The government has struggled to extend its authority since arriving in Tripoli in March, hampered by its lack of control over public finances.
The GNA was created to reconcile rival governments set up in Tripoli and the east of Libya in 2014 and to end a conflict between their armed supporters, but it has faced resistance from various factions.
The central bank has been reluctant to release public funding before the GNA wins endorsement from Libya's eastern-based parliament, which it has so far failed to obtain.
With no hope of parliamentary approval for budgets, the GNA has been forced to seek instalments of emergency funding.

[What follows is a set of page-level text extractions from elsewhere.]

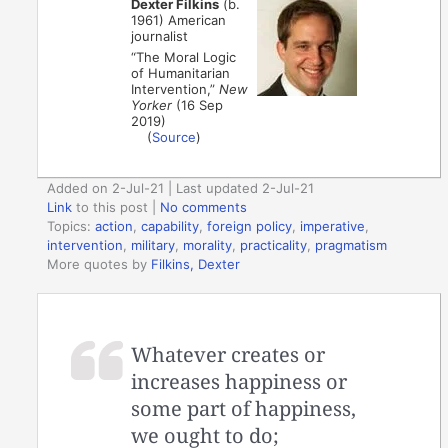
Dexter Filkins
(b.
1961) American
journalist
“The Moral Logic
of Humanitarian
Intervention,”
New
Yorker
(16 Sep
2019)
(
Source
)
Added on 2-Jul-21 | Last updated 2-Jul-21
Link
to this post
|
No comments
Topics:
action
,
capability
,
foreign policy
,
imperative
,
intervention
,
military
,
morality
,
practicality
,
pragmatism
More quotes by
Filkins, Dexter
Whatever creates or
increases happiness or
some part of happiness,
we ought to do;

There have also been disagreements over how to tackle problems including a liquidity crisis, inflation, a widening black market exchange rate premium and a huge public deficit.
The GNA said in a statement on Friday that after meetings with the central bank, the Audit Bureau and the National Oil Corporation (NOC), 37 billion Libyan dinars ($25.7 billion) of public spending had been agreed for next year.
That includes 20.7 billion dinars to cover public salaries and 6.3 billion dinars for basic public goods and services and fuel subsidies, the statement said.